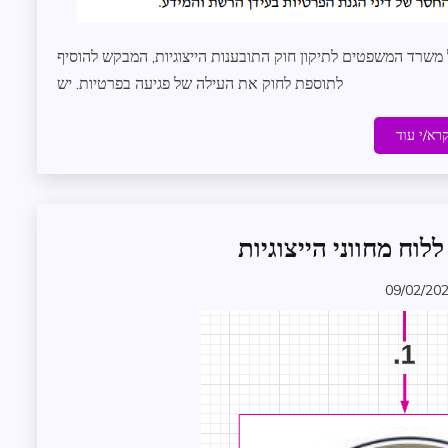
משרד המשפטים לתיקון חוק התובענות הייצוגיות, המבקש להוסיף
לתוספת לחוק את העילה של פגיעה בפרטיות. יש
רא/י עוד
וח מחווני הייצוגיות
משפט
שותפים
09/02/20
לדרך
zomer
תובענות
ייצוגיות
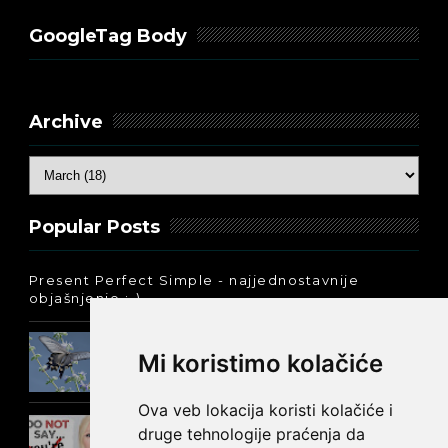
GoogleTag Body
Archive
Popular Posts
Present Perfect Simple - najjednostavnije
objašnjenje :-)
Prošlo vreme glagola biti na
Mi koristimo kolačiće
engleskom: was ili were
Ova veb lokacija koristi kolačiće i
Kako reći NEMA NA ČEMU na
druge tehnologije praćenja da
engleskom?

________________________________________

| Exercise brief |
Among the lines of these entries, find those that contain "הייצוגיות". Give their number and nothing else.

| Response |
2